18 min read

Scion: Google Cloud's Open Source Hypervisor for AI Agents

Google just open-sourced a multi-agent orchestration testbed that runs Claude Code, Gemini CLI, and Codex in isolated containers. Here is how Scion works and why bounded agency matters more than model capability.

aimulti-agentorchestrationgoogle-cloudproduction-ai

I have been running multi-agent experiments for months. Three agents on the same codebase. Different tasks. Different models. And the same problem every time: they step on each other. Merge conflicts on shared files. Context from one agent bleeding into another. Credentials leaking across sessions. No visibility into what each agent is actually doing.

Then Google quietly open-sourced Scion in early April 2026, and it addressed almost every pain point I had been working around with duct tape.

Scion: The Hypervisor for AI Agents — helicopter view showing architecture, isolation model, core concepts, landscape comparison, and design principles
Scion: The Hypervisor for AI Agents — helicopter view showing architecture, isolation model, core concepts, landscape comparison, and design principles

View the full interactive infographic →

Table of Contents#

What Is Scion#

Scion is an experimental multi-agent orchestration testbed from Google Cloud. It manages concurrent LLM-based agents running in containers across your local machine, remote VMs, or Kubernetes clusters. The name comes from botany. A scion is a young shoot cut for grafting onto rootstock. The metaphor is deliberate. You graft specialized agents onto your project, each with its own role and isolation boundary.

The mental model is straightforward. Think of it as VMware but for AI coding agents. Each agent gets its own machine (container), its own disk (git worktree), and its own identity (credentials). The hypervisor manages lifecycle and coordination. It does not make decisions for the agents.
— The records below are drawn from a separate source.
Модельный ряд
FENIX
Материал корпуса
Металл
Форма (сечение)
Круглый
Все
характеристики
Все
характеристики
Google describes it as taking a "less is more" approach. Scion is a hypervisor, not a full orchestration stack. Memory, task management, and chatrooms are orthogonal concerns that you can integrate separately. The framework handles the hard parts of isolation, lifecycle management, and inter-agent communication. Everything else is left to the agents and the models driving them.

The Problem It Solves#

Running multiple AI agents on the same codebase is deceptively simple in theory and chaotic in practice. I have experienced every one of these failure modes firsthand, and I wrote about the management side of this in Before You Run 10 Claude Agents.
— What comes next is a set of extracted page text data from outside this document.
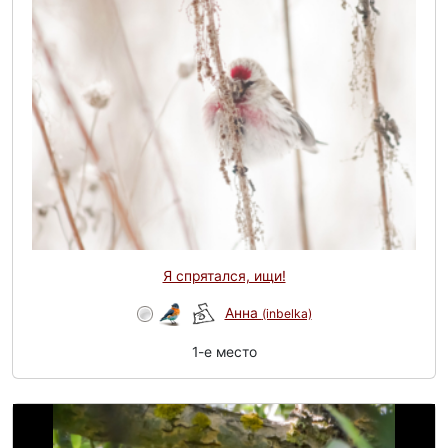
Я спрятался, ищи!
Анна
(inbelka)
1-e место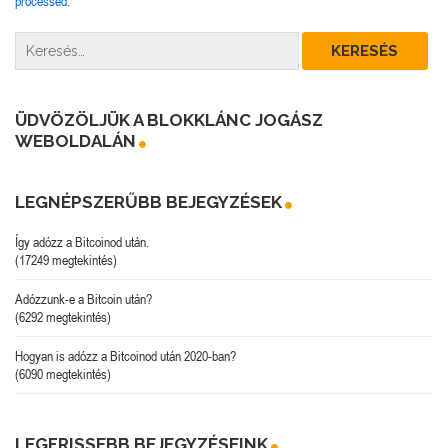
processed.
ÜDVÖZÖLJÜK A BLOKKLÁNC JOGÁSZ
WEBOLDALÁN
LEGNÉPSZERŰBB BEJEGYZÉSEK
Így adózz a Bitcoinod után.
(17249 megtekintés)
Adózzunk-e a Bitcoin után?
(6292 megtekintés)
Hogyan is adózz a Bitcoinod után 2020-ban?
(6090 megtekintés)
LEGFRISSEBB BEJEGYZÉSEINK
Merge conflicts. Two agents edit the same file. One rewrites a route handler while the other modifies its imports. You end up with a conflict that neither agent understands because neither saw the other's changes.

Credential leakage. Agent A has access to the production database. Agent B is supposed to be sandboxed to the test environment. Without proper isolation, a misconfigured environment variable gives Agent B production access. This is not hypothetical. I have seen it happen.

Context contamination. Agent A is working on the authentication module. Agent B is refactoring the payment system. Without isolation, files written by Agent A show up in Agent B's context window, confusing its reasoning about payment logic. And even with isolation, agents still forget everything between sessions unless you give them a proper memory layer.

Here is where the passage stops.